遠い漢の御代、お上は色を好み、国を傾けるほどの美姫を望まれていました。

天に恵まれ、治世は長く、されどお目に叶う娘はなかなか見つけられません。


楊家にある娘がいました。ようやく髪を結い上げ、一人前になろうとしている娘が。

深窓に囲われて育ったもので、世間には誰ひとりとして彼女を知る者はおりません。

しかし身のうちから溢れる美貌は隠せず、君王へと見初められ、お傍近くへ上がることになるのです。


廻らされた瞳が合えば、ふ、とやさしげな笑みが返され、その艶やかさの前では後宮のさまざまな調度も色あせて見えるほど。これには敵わぬと、後宮に住まう女人たちは、さっと顔色をなくします。


まだ花も咲かぬ早春のころ、華清の宮で温浴を賜ることがございました。

さらさら流れ出る湯も、娘の肌を惜しむかのようにしっとりと雫をつくります。

侍女が入浴のお手伝いをすると、熱さに酔われてしまったのか、くたりと体を預け、なされるがまま。

これが、はじめてお上のご寵愛を受けた夜のことでした。


うなじに零れた髪はやわい雲のよう。花のかんばせを、きらきらと揺れる簪が彩ります。

芙蓉の綴られた布団はあたたかく、お上と娘、二人が寄り添う姿を春の宵がそっと隠していきました。

しかし意地の悪い宵は早くに去り、もう朝鳥が鳴き出します。お上は娘を惜しんで午近くにようやく起き出すご様子。
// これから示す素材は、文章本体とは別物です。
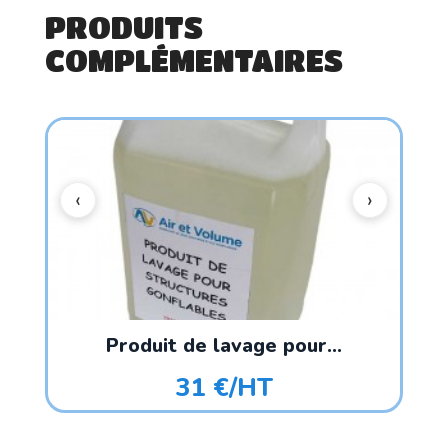
PRODUITS
COMPLÉMENTAIRES
Produit de lavage pour...
31 €/HT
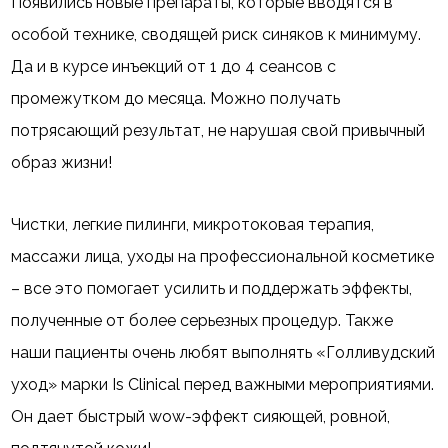
Появились новые препараты, которые вводятся в
особой технике, сводящей риск синяков к минимуму.
Да и в курсе инъекций от 1 до 4 сеансов с
промежутком до месяца. Можно получать
потрясающий результат, не нарушая свой привычный
образ жизни!
Чистки, легкие пилинги, микротоковая терапия,
массажи лица, уходы на профессиональной косметике
– все это помогает усилить и поддержать эффекты,
полученные от более серьезных процедур. Также
наши пациенты очень любят выполнять «Голливудский
уход» марки Is Clinical перед важными мероприятиями.
Он дает быстрый wow-эффект сияющей, ровной,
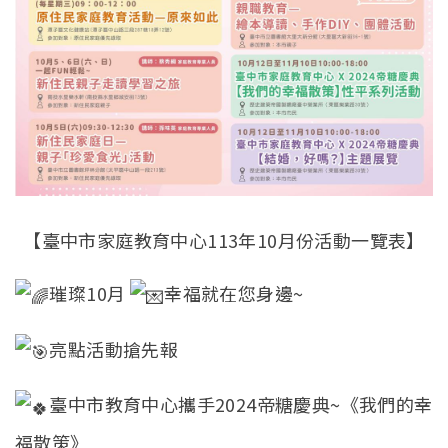
【臺中市家庭教育中心113年10月份活動一覽表】
璀璨10月
幸福就在您身邊~
亮點活動搶先報
臺中市教育中心攜手2024帝糖慶典~《我們的幸
福散策》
このことがあってから、お上は朝の政を厭うようになってしまったのです。


娘はお上のお心をよく解し、それに喜んだお上はますます娘をお傍から離しません。

春は花を愛でたり、楽を奏でたり、春の遊びを。夜は夜通し心を交わし。

後宮には、娘のほかに美女が三千人選ばれ、住まわされていたといいます。

その三千人、ひとりひとりに向けられるはずの愛を、娘は一身に受けてしまったのでした。